By now, just about everyone’s been affected by – or at the very least, heard of – the Amazon EC2 (Elastic Cloud) outage that occurred from April 21 to 22, 2011. Unfortunately, the incident took down many businesses and websites, including the well-known Heroku, Quora, Reddit, Hootsuite, Foursquare and Engine Yard. This event, combined with a number of other cloud failures has brought the dependability of cloud services into question.
Experts and observers say that the two-day EC2 outage was the worst in the history of cloud computing. Regular users were surprised and outraged at how many websites and online services actually rely on EC2 to operate. While the entire EC2 did not shut down, as had been the popular belief, significant portions of Amazon’s customer base were affected.

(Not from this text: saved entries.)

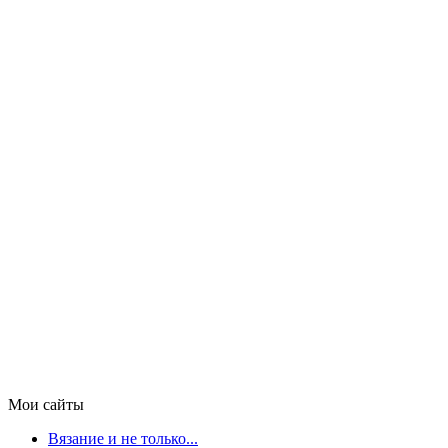
Мои сайты
Вязание и не только...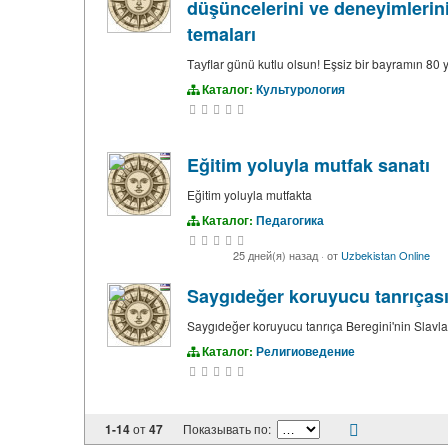
düşüncelerini ve deneyimlerini p
temaları
Tауflar günü kutlu olsun! Eşsiz bir bayramın 80
Каталог:
Культурология
Eğitim yoluyla mutfak sanatı
Eğitim yoluyla mutfakta
Каталог:
Педагогика
25 дней(я) назад
·
от
Uzbekistan Online
Saygıdeğer koruyucu tanrıçası 
Saygıdeğer koruyucu tanrıça Beregini'nin Slavlar
Каталог:
Религиоведение
1-14
от
47
Показывать по:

However, this hasn’t been the only time Amazon Web Services have gone down. Back in July 2008, Amazon’s S3 Service experienced an eight hour failure.
Amazon’s cloud infrastructure is organized in to regions, pretty much analogous to a data center. For example, US-East-1 refers to Amazon’s Northern Virginia data center. US-West-1 refers to the Silicon Valley data center.
Regions are divided into availability zones, which are analogous to a cluster, or a grouping of physical and logical resources. Availability zones are differentiated by letters, for example, US-East-1a, US-East-1b. Each designation is customer-specific.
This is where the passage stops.